7 bits give $2^7 = 128$ code points.
A character set such as ASCII defines:
A character set maps each character to a number (its code point), which is what the computer actually stores.
Unicode
- Unicode is a universal character set covering almost every script, plus symbols and emoji.
- It is stored using an encoding:
- UTF-8 — 1 to 4 bytes per character, and ASCII-compatible (the first 128 match ASCII).
- UTF-16 — 2 or 4 bytes; UTF-32 — a fixed 4 bytes.
Which is true of UTF-8?
UTF-8 is a variable-length Unicode encoding (1–4 bytes); its first 128 code points match ASCII, so plain ASCII text is valid UTF-8.
Why Unicode beats ASCII
- It represents far more characters — every script and emoji, not just basic English.

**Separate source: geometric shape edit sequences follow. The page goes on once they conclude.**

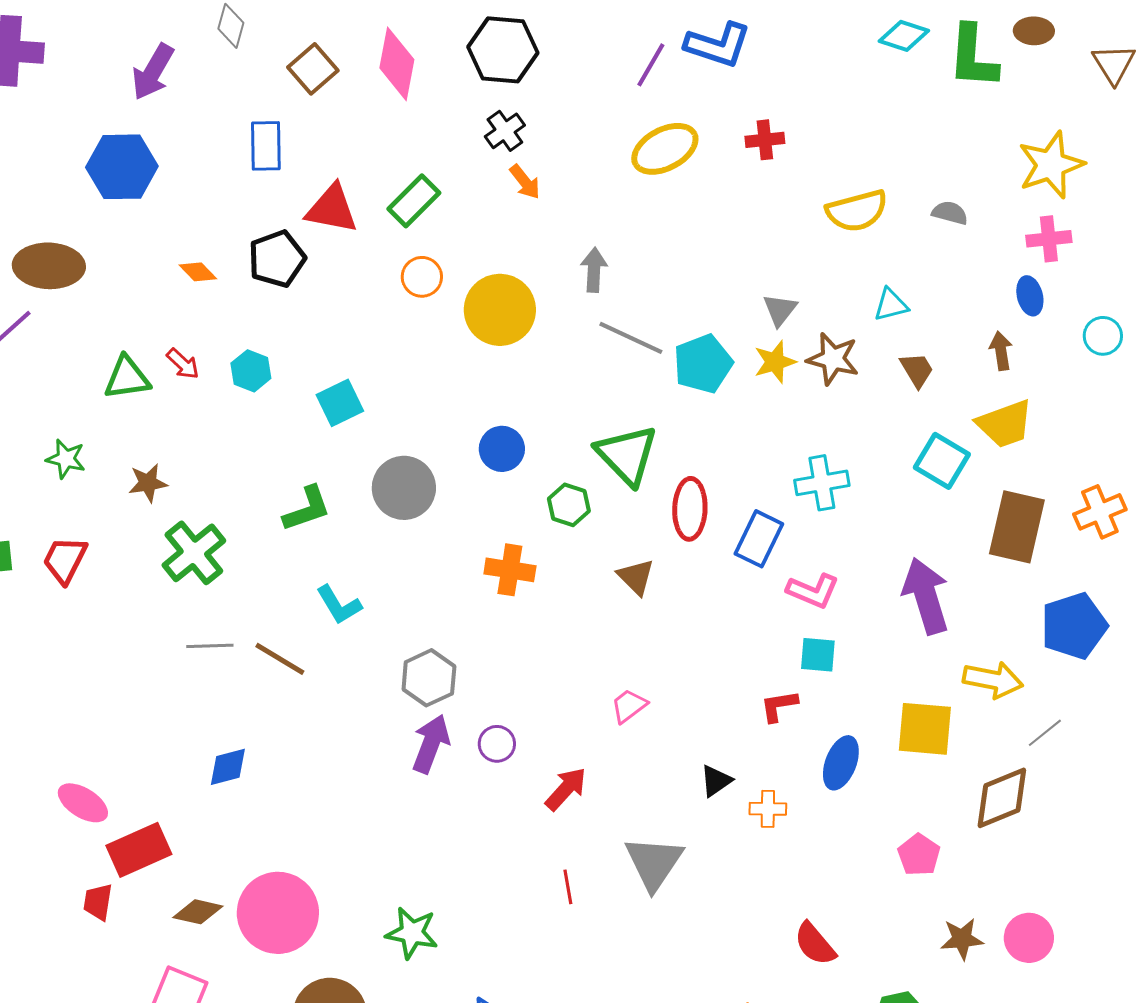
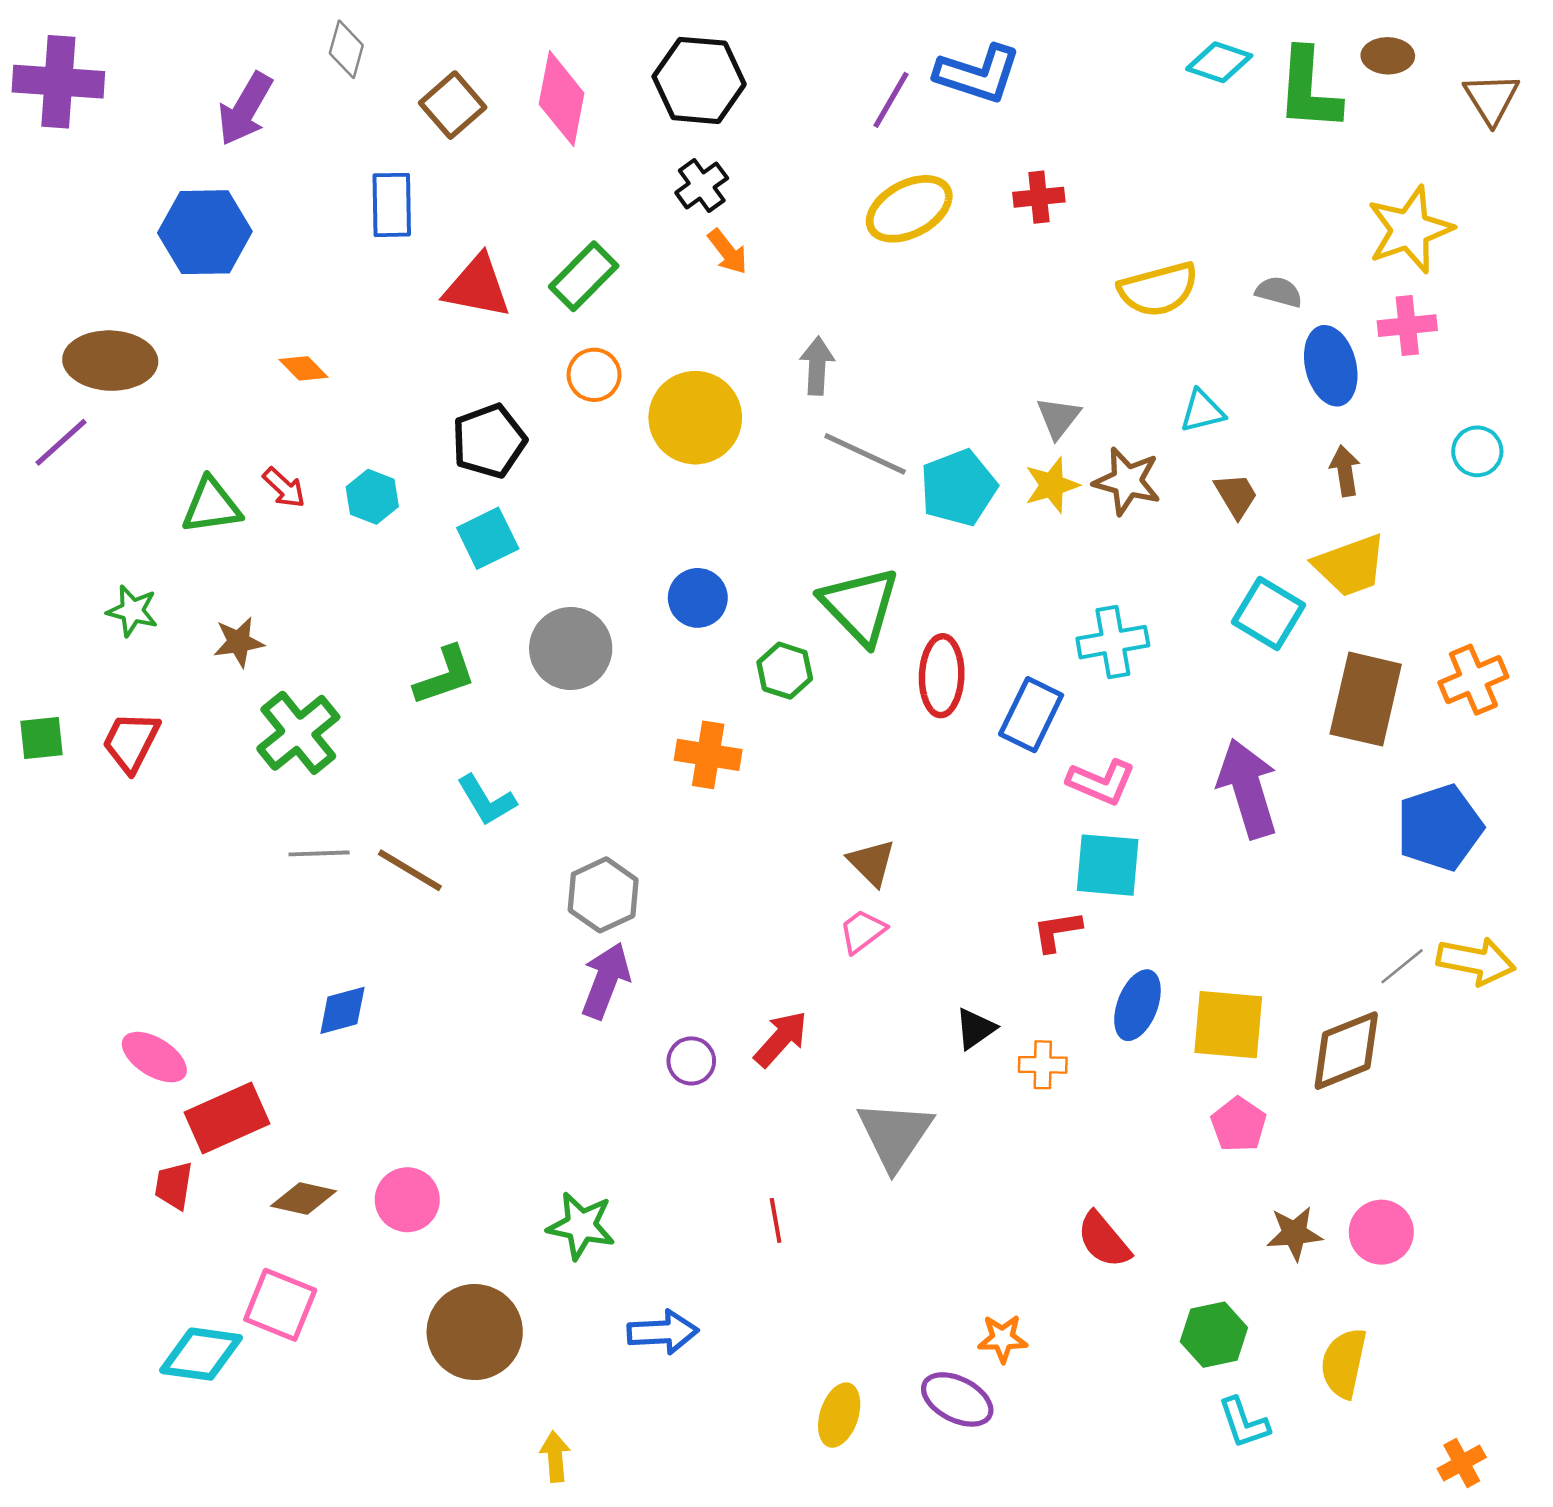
black pentagon: (277, 259) -> (489, 441), moved
blue ellipse: (1030, 296) -> (1331, 366), moved, size x1.5
brown triangle: (636, 577) -> (872, 862), moved
cyan square: (818, 655) -> (1108, 865), size x1.4
yellow arrow: (993, 680) -> (1476, 961), moved
yellow square: (925, 729) -> (1228, 1025), moved
purple circle: (497, 744) -> (691, 1061), moved
red line: (568, 887) -> (776, 1220), moved
pink circle: (278, 913) -> (407, 1200), size x0.6

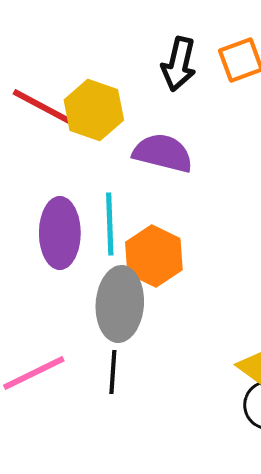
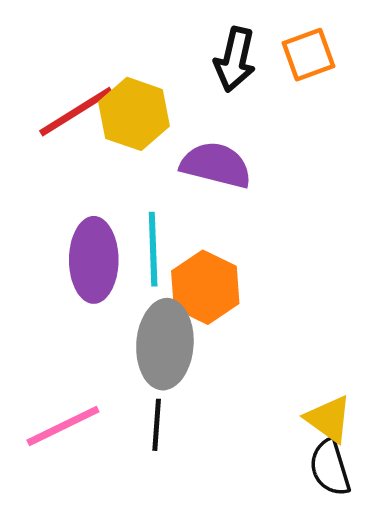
red line: (45, 108) -> (76, 112), turned -60

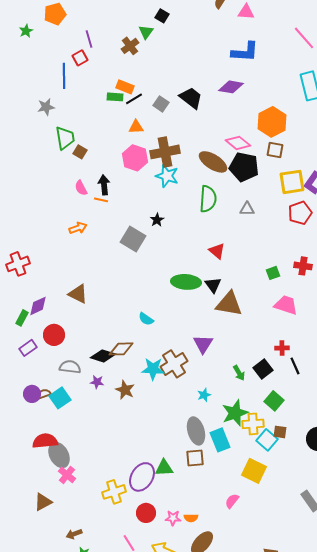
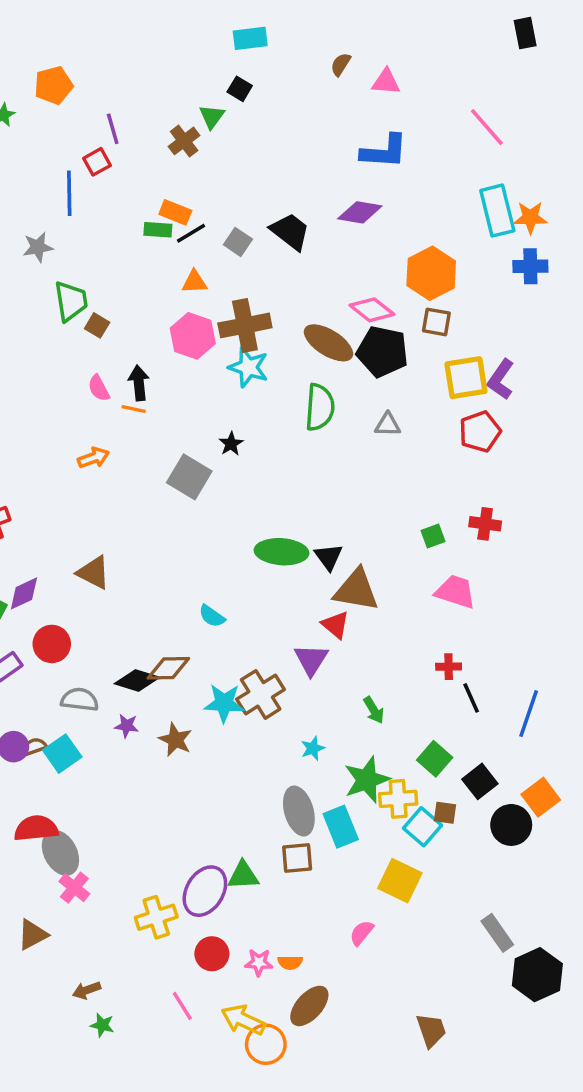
red triangle: (217, 251) -> (335, 625), moved
black square: (263, 369) -> (480, 781), moved

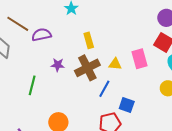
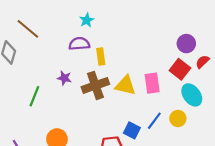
purple semicircle: (41, 35) -> (79, 44), moved
yellow triangle: (115, 64) -> (125, 85), size x1.5
blue line: (104, 89) -> (154, 121), moved

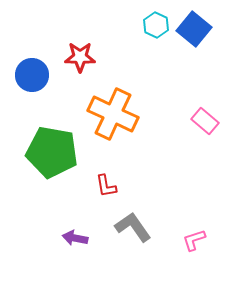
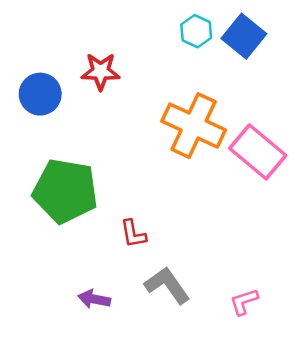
orange cross: (113, 114) -> (194, 126), moved
pink rectangle: (205, 121) -> (258, 152), size x1.6

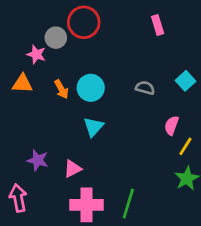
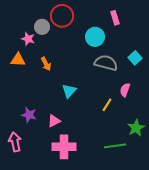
cyan circle: (91, 88) -> (95, 37), moved
gray semicircle: (145, 88) -> (106, 63), size x1.6
yellow line: (185, 146) -> (107, 105), moved
green line: (128, 204) -> (115, 146), moved, turned 65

- Files are portable (no code-page confusion) and can mix many languages in one document.
- Trade-off: for English-only text, a Unicode file is usually larger than the same text in ASCII.
A key advantage of Unicode over ASCII is that it:
Unicode covers nearly every writing system plus symbols and emoji — far beyond ASCII's basic English set.
For English-only text, a Unicode file is usually larger than the same text in ASCII.
Unicode encodings can use more bytes per character, so plain English text is usually larger than in 7-bit ASCII — the trade-off for universal coverage.
You've got it
- text is stored as numeric code points set by a character set
- ASCII = 7 bits (128 code points); extended ASCII = 8 bits (256)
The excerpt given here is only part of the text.